▶ WHAT IS NEEDED
Find how many lines of the entries contain the word "final", then report that figure alone.

Extracted data entries
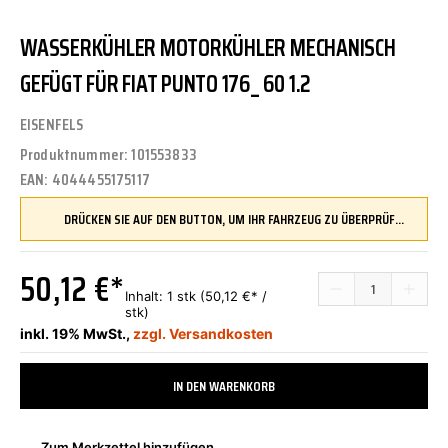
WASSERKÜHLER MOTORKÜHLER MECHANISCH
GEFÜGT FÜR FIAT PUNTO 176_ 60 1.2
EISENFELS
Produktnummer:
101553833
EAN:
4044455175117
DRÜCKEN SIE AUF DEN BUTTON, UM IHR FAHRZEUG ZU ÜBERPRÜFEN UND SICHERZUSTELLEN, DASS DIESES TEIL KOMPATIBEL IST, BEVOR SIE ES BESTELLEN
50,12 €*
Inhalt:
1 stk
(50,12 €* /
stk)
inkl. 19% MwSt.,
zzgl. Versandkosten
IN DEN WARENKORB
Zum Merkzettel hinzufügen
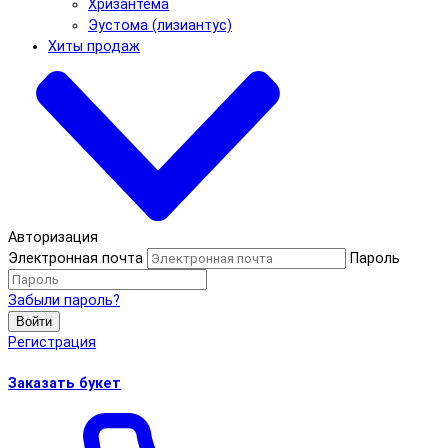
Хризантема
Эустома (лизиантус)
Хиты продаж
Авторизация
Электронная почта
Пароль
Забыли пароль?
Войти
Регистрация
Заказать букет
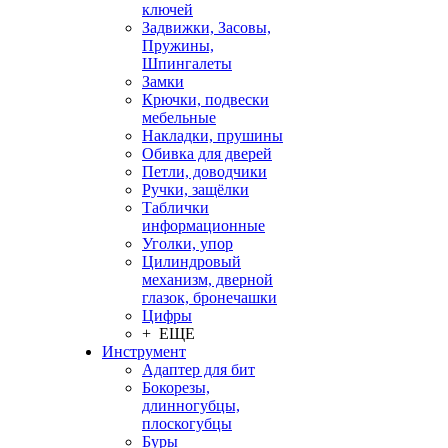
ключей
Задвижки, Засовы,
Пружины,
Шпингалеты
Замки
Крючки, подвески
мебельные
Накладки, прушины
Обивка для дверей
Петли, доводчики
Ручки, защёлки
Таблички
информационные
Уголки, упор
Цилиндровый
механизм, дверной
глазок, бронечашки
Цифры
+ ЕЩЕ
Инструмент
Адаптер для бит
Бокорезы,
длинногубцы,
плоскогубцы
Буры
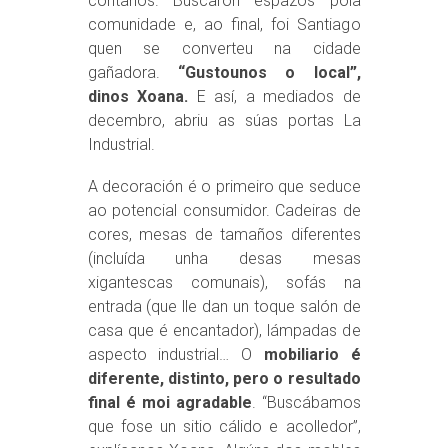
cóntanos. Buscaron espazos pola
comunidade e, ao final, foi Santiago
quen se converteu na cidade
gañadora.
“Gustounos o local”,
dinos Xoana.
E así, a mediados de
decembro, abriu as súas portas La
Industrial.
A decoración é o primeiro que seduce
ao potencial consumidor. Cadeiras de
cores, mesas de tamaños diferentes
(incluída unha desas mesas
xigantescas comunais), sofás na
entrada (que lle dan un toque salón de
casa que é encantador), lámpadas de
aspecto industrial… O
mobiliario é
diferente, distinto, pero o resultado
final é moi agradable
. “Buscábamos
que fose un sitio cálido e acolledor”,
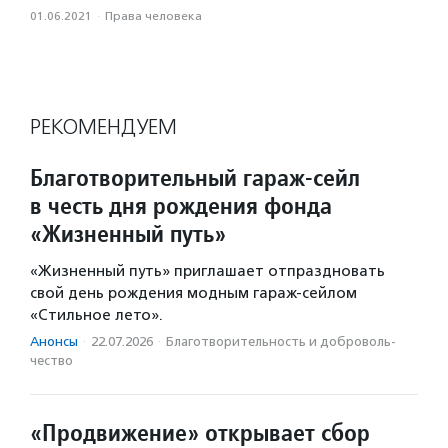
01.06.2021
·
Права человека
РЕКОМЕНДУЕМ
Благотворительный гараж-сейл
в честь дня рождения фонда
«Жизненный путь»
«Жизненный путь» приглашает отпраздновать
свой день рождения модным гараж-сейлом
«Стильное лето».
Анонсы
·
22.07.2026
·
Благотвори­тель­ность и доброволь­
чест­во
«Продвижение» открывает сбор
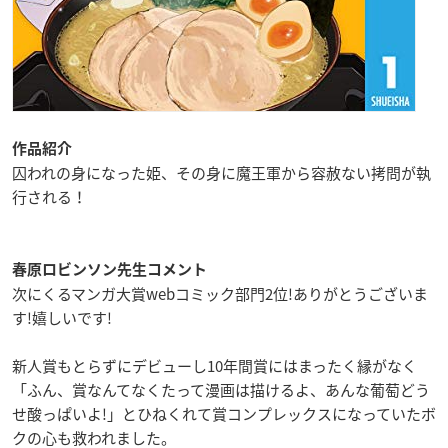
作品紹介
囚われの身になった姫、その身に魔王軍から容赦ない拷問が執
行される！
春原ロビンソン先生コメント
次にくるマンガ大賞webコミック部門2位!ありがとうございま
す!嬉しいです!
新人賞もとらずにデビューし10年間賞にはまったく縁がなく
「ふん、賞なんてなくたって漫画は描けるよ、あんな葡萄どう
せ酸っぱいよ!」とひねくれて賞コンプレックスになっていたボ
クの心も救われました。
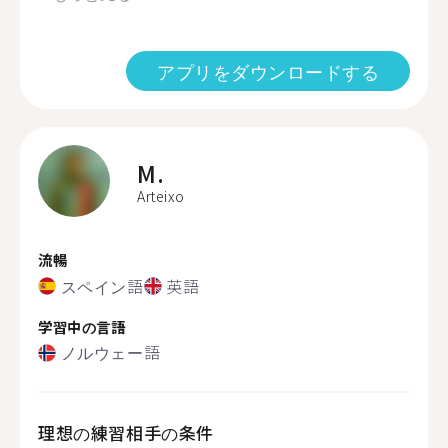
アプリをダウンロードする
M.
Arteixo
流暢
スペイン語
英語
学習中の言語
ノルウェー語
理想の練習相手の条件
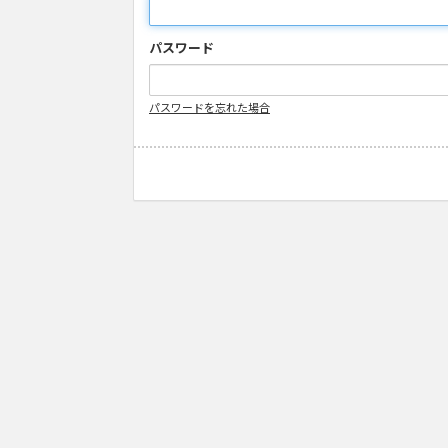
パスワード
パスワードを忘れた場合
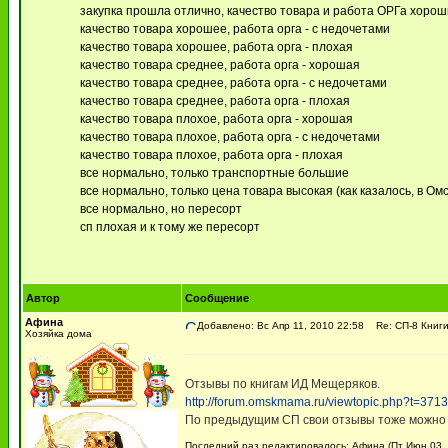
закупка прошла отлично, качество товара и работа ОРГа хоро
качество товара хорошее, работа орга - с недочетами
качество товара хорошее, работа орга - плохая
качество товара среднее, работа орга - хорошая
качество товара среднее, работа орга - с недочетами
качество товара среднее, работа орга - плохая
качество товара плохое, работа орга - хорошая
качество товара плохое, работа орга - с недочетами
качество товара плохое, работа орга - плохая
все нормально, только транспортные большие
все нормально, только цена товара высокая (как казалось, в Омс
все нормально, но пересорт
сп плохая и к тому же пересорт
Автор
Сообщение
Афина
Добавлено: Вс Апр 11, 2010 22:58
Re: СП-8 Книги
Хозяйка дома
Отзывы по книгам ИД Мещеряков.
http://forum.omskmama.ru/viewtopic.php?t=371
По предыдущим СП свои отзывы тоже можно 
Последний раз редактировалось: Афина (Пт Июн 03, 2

▶ ANSWER SPACE
2